San Diego museum to unveil replica of explorer Juan Rodriguez Cabrillo’s ship
Reporting From San Diego — When explorer Juan Rodriguez Cabrillo and his flagship San Salvador pulled into San Diego Bay on Sept. 28, 1542, he was not just trying to impress the locals with the grace of his three-masted galleon.
He was on a business trip, in hopes of opening up the West Coast of America for Europeans.
And so it is fitting that the full-size replica of Cabrillo’s flagship, which took more than $6.2 million and four years to build, has a business-style goal when it makes its long-awaited public debut Friday afternoon.

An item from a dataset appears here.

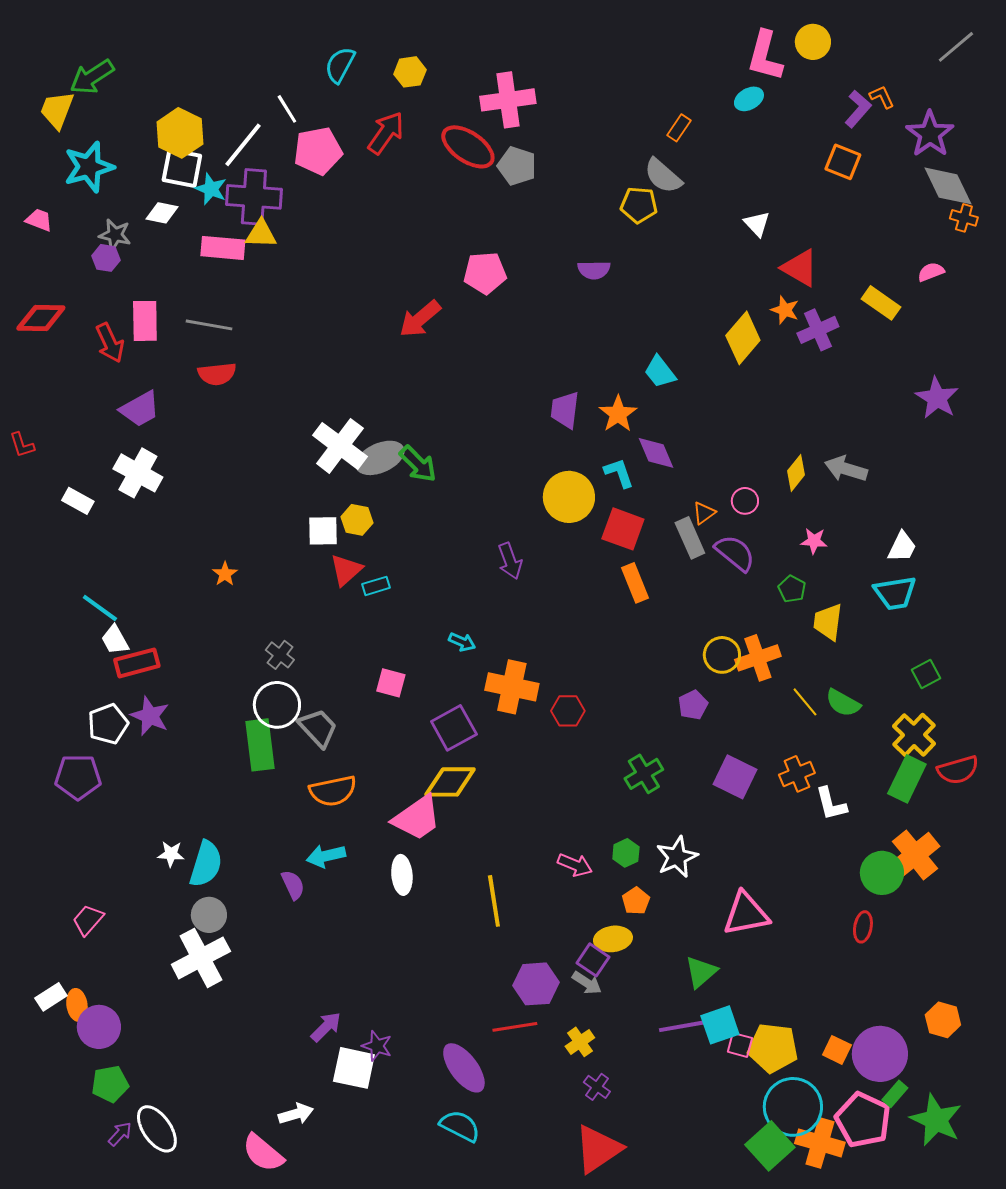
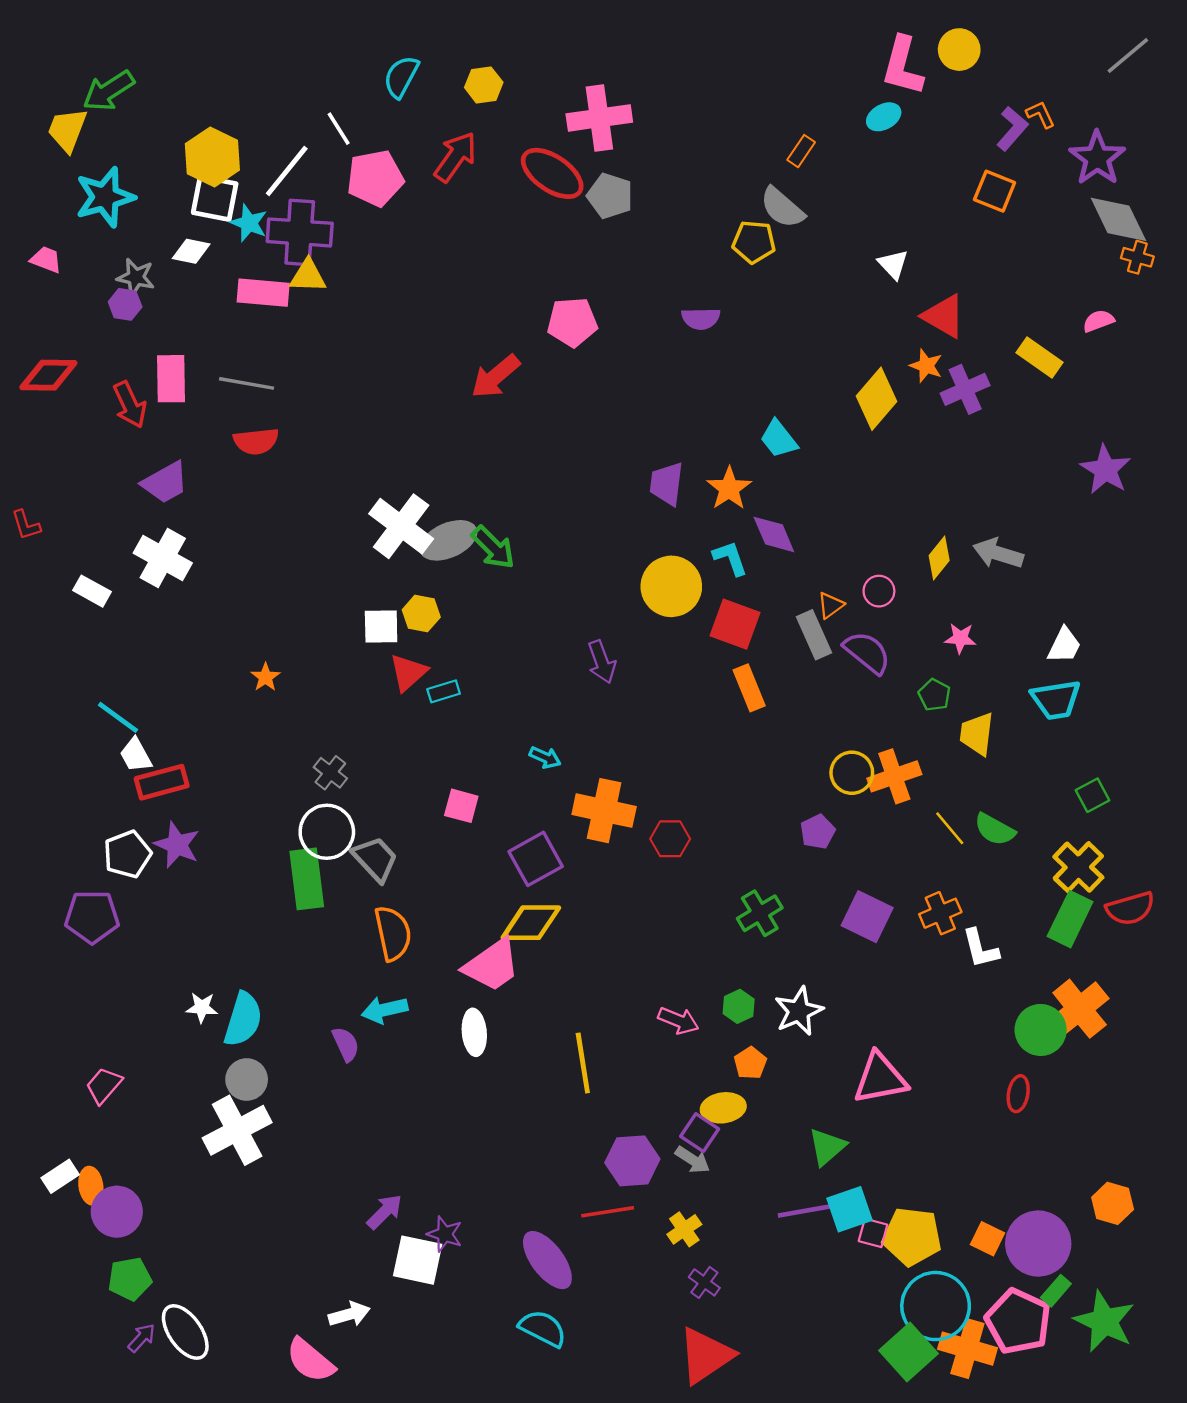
orange semicircle: (333, 791) -> (393, 933), turned -90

At 150 tons, measuring 92 feet in length, 24 feet in width, lovingly constructed with wood from Suriname, Nigeria, the Pacific Northwest and Georgia, the San Salvador is set to lead the parade of tall ships, the traditional opening of the annual three-day Festival of Sail.
Officials at the Maritime Museum of San Diego, which sponsored the replica project, hope the fully functional San Salvador, once it takes its place among the museum’s other historic ships along the Embarcadero, will “transform” the area into a nautical theme park.
While San Diego, with its zoo, beaches and (at least for the moment) NFL team, does not lack for tourists, museum officials envision the San Salvador adding to the city’s allure as one of the spots where modern America began.
Mark Montijo, the Maritime Museum’s vice president and chief administrative officer, likes to point out that Cabrillo landed in San Diego Bay 78 years before the Mayflower arrived at Plymouth Rock.
San Diego has long laid claim to the legacy of Cabrillo, considered by historians as the first European to set foot in California. A 13-foot-tall statue of the explorer adorns the Cabrillo National Monument at the tip of the Point Loma peninsula; a festival each year reenacts Cabrillo’s wading ashore at Ballast Point.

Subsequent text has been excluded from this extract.